Sun power advocacy lights up

The million-plus Australian residents with solar panels on their roofs will be less likely to be treated poorly by power companies and politicians following the creation of a new advocacy group, its backers say.

The group, Solar Citizens, expects to muster tens of thousands of members in a bid to defend the rights of the million-plus homes with panels on their roofs.

“People are feeling vulnerable having invested thousands of dollars in solar panels,” Greg Evans, manager of Solar Citizens, said. “We think there is a pushback going on.”

In recent months, corporate chiefs including Origin Energy’s managing director Grant King have blamed efforts to promote solar and wind energy for driving up electricity costs. If solar PV owners retain access to the grid but source little power from it, costs will be higher for everybody else, Mr King said in March.

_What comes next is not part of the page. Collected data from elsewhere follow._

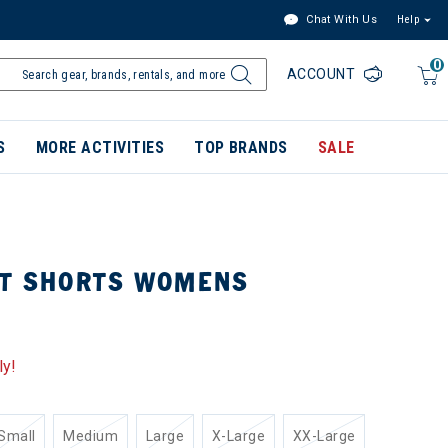
Chat With Us
Help
0
ACCOUNT
S
MORE ACTIVITIES
TOP BRANDS
SALE
UT SHORTS WOMENS
ly!
Small
Medium
Large
X-Large
XX-Large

Mr Evans, though, said about 2.5 million Australians live in home with solar PV or solar hot water systems, or both. He predicted many of these households, ranging from outer suburbs to the bush, had sunk $8 billion into PV alone and would be prepared to protect the value of that investment.

Among the group’s first actions would be to campaign against the introduction of recommendations from Queensland’s Competition Authority that would force solar owners to pay more to connect to the grid.

“They’re suggesting solar users should pay time of use tariffs when consuming electricity from the grid and it’s not clear other consumers will be obliged to do that,” Mr Evans said.

“If they’re going to do that fairly (in Queensland), they’re going to have to do that for everyone who gets an air-conditioner,” Craig Memery, energy policy advocate at the Alternative Technology Association, said. “Those who don’t have air-conditioners very heavily cross-subsidise those who do.”

Mr Memery said it was very important that conditions PV owners signed up for are preserved. With their numbers swelling at the rate of thousands across the country, their clout is only likely to grow.

“It’s at the point where politicians will have to listen to what this group has to say.”